** Work item **
Write out the full listing exactly as given, minus the images.

** Data for the task **

:::::

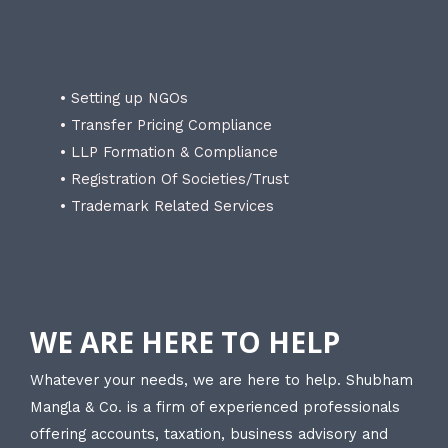
• Setting up NGOs
• Transfer Pricing Compliance
• LLP Formation & Compliance
• Registration Of Societies/Trust
• Trademark Related Services
WE ARE HERE TO HELP
Whatever your needs, we are here to help. Shubham
Mangla & Co. is a firm of experienced professionals
offering accounts, taxation, business advisory and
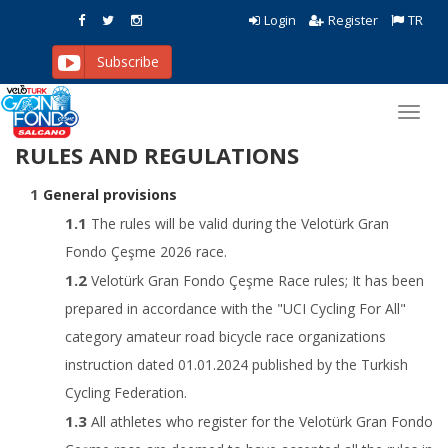
Login
Register
TR
Subscribe
Toggl
navig
RULES AND REGULATIONS
General provisions
The rules will be valid during the Velotürk Gran
Fondo Çeşme 2026 race.
Velotürk Gran Fondo Çeşme Race rules; It has been
prepared in accordance with the "UCI Cycling For All"
category amateur road bicycle race organizations
instruction dated 01.01.2024 published by the Turkish
Cycling Federation.
All athletes who register for the Velotürk Gran Fondo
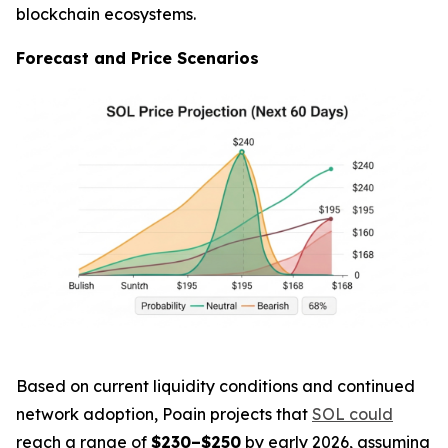
blockchain ecosystems.
Forecast and Price Scenarios
Based on current liquidity conditions and continued
network adoption, Poain projects that
SOL could
reach a range of
$230–$250
by early 2026, assuming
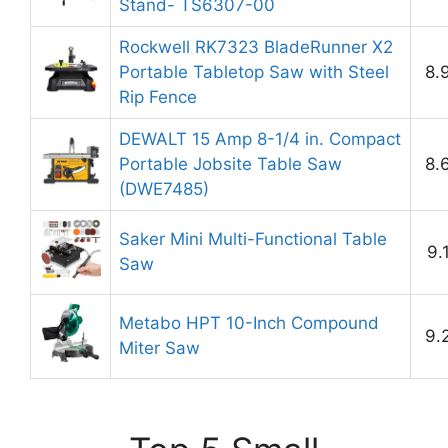
Stand- TS6307-00
Rockwell RK7323 BladeRunner X2
Portable Tabletop Saw with Steel
8.
Rip Fence
DEWALT 15 Amp 8-1/4 in. Compact
Portable Jobsite Table Saw
8.
(DWE7485)
Saker Mini Multi-Functional Table
9.
Saw
Metabo HPT 10-Inch Compound
9.
Miter Saw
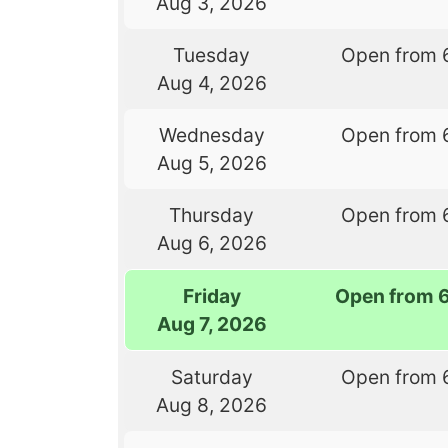
Aug 3, 2026
Tuesday
Open from 
Aug 4, 2026
Wednesday
Open from 
Aug 5, 2026
Thursday
Open from 
Aug 6, 2026
Friday
Open from 
Aug 7, 2026
Saturday
Open from 
Aug 8, 2026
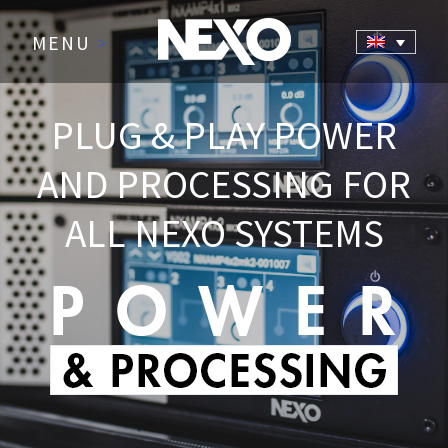
MENU
>
PLUG & PLAY POWER
AND PROCESSING FOR
ALL NEXO SYSTEMS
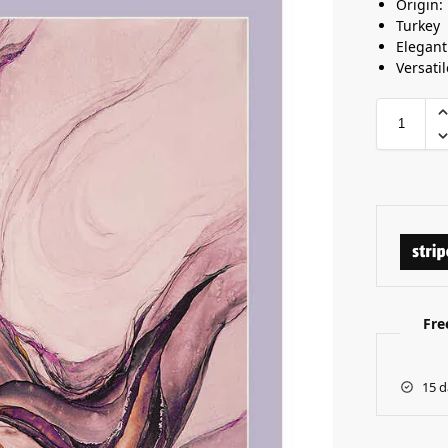
Origin:
Turkey
Elegant
Versatil
Fre
15 d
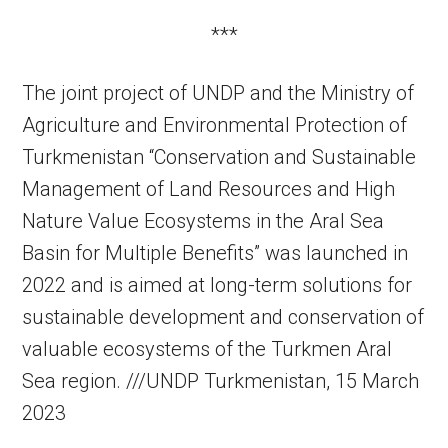
***
The joint project of UNDP and the Ministry of
Agriculture and Environmental Protection of
Turkmenistan “Conservation and Sustainable
Management of Land Resources and High
Nature Value Ecosystems in the Aral Sea
Basin for Multiple Benefits” was launched in
2022 and is aimed at long-term solutions for
sustainable development and conservation of
valuable ecosystems of the Turkmen Aral
Sea region. ///UNDP Turkmenistan, 15 March
2023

:::::

** Exercise response **
• Setting up NGOs
• Transfer Pricing Compliance
• LLP Formation & Compliance
• Registration Of Societies/Trust
• Trademark Related Services
WE ARE HERE TO HELP
Whatever your needs, we are here to help. Shubham
Mangla & Co. is a firm of experienced professionals
offering accounts, taxation, business advisory and
Login
Register
TR
Subscribe
Toggl
navig
RULES AND REGULATIONS
General provisions
The rules will be valid during the Velotürk Gran
Fondo Çeşme 2026 race.
Velotürk Gran Fondo Çeşme Race rules; It has been
prepared in accordance with the "UCI Cycling For All"
category amateur road bicycle race organizations
instruction dated 01.01.2024 published by the Turkish
Cycling Federation.
All athletes who register for the Velotürk Gran Fondo
blockchain ecosystems.
Forecast and Price Scenarios
Based on current liquidity conditions and continued
network adoption, Poain projects that
SOL could
reach a range of
$230–$250
by early 2026, assuming
Stand- TS6307-00
Rockwell RK7323 BladeRunner X2
Portable Tabletop Saw with Steel
8.
Rip Fence
DEWALT 15 Amp 8-1/4 in. Compact
Portable Jobsite Table Saw
8.
(DWE7485)
Saker Mini Multi-Functional Table
9.
Saw
Metabo HPT 10-Inch Compound
9.
Miter Saw
Aug 3, 2026
Tuesday
Open from 
Aug 4, 2026
Wednesday
Open from 
Aug 5, 2026
Thursday
Open from 
Aug 6, 2026
Friday
Open from 
Aug 7, 2026
Saturday
Open from 
Aug 8, 2026
MENU
>
PLUG & PLAY POWER
AND PROCESSING FOR
ALL NEXO SYSTEMS
Origin:
Turkey
Elegant
Versatil
Fre
15 d
***
The joint project of UNDP and the Ministry of
Agriculture and Environmental Protection of
Turkmenistan “Conservation and Sustainable
Management of Land Resources and High
Nature Value Ecosystems in the Aral Sea
Basin for Multiple Benefits” was launched in
2022 and is aimed at long-term solutions for
sustainable development and conservation of
valuable ecosystems of the Turkmen Aral
Sea region. ///UNDP Turkmenistan, 15 March
2023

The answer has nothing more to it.